» What is required:
For the entries that follow, restate word for word the line containing "历证书和学位证书有所区别，但是它们具有同样的作", the line containing "特定商取引法に基づく表記", and every line that lies between them.

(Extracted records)
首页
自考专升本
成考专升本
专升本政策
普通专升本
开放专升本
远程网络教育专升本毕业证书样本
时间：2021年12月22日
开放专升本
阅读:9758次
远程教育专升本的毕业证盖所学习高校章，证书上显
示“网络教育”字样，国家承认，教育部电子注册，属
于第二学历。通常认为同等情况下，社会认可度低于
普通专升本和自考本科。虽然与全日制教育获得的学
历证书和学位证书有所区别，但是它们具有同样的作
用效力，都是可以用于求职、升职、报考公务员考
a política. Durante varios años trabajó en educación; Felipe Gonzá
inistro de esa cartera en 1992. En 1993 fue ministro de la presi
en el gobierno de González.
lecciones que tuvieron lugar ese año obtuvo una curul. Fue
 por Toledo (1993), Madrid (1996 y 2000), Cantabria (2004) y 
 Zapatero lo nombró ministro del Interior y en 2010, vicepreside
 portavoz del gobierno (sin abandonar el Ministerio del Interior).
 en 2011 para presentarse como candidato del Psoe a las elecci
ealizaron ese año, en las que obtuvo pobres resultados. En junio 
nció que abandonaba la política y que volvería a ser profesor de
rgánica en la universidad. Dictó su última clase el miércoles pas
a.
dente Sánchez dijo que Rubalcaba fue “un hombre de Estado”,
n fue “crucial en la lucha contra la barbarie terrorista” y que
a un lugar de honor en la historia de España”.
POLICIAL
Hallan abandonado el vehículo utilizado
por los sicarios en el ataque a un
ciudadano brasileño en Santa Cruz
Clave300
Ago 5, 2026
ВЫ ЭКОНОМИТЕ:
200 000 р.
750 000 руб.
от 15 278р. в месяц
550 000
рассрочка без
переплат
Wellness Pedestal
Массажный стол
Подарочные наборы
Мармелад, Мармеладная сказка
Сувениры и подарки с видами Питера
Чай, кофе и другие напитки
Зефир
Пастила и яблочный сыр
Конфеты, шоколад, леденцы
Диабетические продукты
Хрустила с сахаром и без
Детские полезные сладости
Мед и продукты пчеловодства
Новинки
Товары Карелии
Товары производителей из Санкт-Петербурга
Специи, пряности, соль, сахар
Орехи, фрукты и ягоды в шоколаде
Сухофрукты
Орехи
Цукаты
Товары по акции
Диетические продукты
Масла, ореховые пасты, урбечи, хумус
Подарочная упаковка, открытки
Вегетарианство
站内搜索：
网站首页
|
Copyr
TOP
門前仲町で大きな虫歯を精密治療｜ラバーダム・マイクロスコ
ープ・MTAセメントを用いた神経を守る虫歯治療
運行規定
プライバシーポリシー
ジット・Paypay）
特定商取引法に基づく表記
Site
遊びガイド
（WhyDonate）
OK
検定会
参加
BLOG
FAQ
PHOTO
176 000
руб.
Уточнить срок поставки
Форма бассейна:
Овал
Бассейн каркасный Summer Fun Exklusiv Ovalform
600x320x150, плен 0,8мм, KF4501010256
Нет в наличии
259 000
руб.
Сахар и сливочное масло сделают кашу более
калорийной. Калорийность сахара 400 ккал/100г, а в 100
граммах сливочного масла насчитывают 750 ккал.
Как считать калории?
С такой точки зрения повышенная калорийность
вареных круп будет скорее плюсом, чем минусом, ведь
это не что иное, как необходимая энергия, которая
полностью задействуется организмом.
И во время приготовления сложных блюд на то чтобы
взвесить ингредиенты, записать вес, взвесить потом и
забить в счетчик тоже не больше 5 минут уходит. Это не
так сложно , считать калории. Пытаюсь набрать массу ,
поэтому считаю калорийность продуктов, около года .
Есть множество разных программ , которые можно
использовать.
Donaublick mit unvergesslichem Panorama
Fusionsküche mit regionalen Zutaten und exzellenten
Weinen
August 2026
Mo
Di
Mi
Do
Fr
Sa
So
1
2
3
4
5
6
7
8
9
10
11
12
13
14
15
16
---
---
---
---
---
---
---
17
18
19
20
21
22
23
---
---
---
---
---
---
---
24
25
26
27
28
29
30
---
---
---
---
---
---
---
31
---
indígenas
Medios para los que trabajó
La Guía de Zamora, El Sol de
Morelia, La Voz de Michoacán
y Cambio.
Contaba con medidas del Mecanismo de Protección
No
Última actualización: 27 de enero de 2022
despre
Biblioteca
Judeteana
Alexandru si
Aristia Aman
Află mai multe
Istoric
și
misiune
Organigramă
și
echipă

» Task output:
历证书和学位证书有所区别，但是它们具有同样的作
用效力，都是可以用于求职、升职、报考公务员考
a política. Durante varios años trabajó en educación; Felipe Gonzá
inistro de esa cartera en 1992. En 1993 fue ministro de la presi
en el gobierno de González.
lecciones que tuvieron lugar ese año obtuvo una curul. Fue
 por Toledo (1993), Madrid (1996 y 2000), Cantabria (2004) y 
 Zapatero lo nombró ministro del Interior y en 2010, vicepreside
 portavoz del gobierno (sin abandonar el Ministerio del Interior).
 en 2011 para presentarse como candidato del Psoe a las elecci
ealizaron ese año, en las que obtuvo pobres resultados. En junio 
nció que abandonaba la política y que volvería a ser profesor de
rgánica en la universidad. Dictó su última clase el miércoles pas
a.
dente Sánchez dijo que Rubalcaba fue “un hombre de Estado”,
n fue “crucial en la lucha contra la barbarie terrorista” y que
a un lugar de honor en la historia de España”.
POLICIAL
Hallan abandonado el vehículo utilizado
por los sicarios en el ataque a un
ciudadano brasileño en Santa Cruz
Clave300
Ago 5, 2026
ВЫ ЭКОНОМИТЕ:
200 000 р.
750 000 руб.
от 15 278р. в месяц
550 000
рассрочка без
переплат
Wellness Pedestal
Массажный стол
Подарочные наборы
Мармелад, Мармеладная сказка
Сувениры и подарки с видами Питера
Чай, кофе и другие напитки
Зефир
Пастила и яблочный сыр
Конфеты, шоколад, леденцы
Диабетические продукты
Хрустила с сахаром и без
Детские полезные сладости
Мед и продукты пчеловодства
Новинки
Товары Карелии
Товары производителей из Санкт-Петербурга
Специи, пряности, соль, сахар
Орехи, фрукты и ягоды в шоколаде
Сухофрукты
Орехи
Цукаты
Товары по акции
Диетические продукты
Масла, ореховые пасты, урбечи, хумус
Подарочная упаковка, открытки
Вегетарианство
站内搜索：
网站首页
|
Copyr
TOP
門前仲町で大きな虫歯を精密治療｜ラバーダム・マイクロスコ
ープ・MTAセメントを用いた神経を守る虫歯治療
運行規定
プライバシーポリシー
ジット・Paypay）
特定商取引法に基づく表記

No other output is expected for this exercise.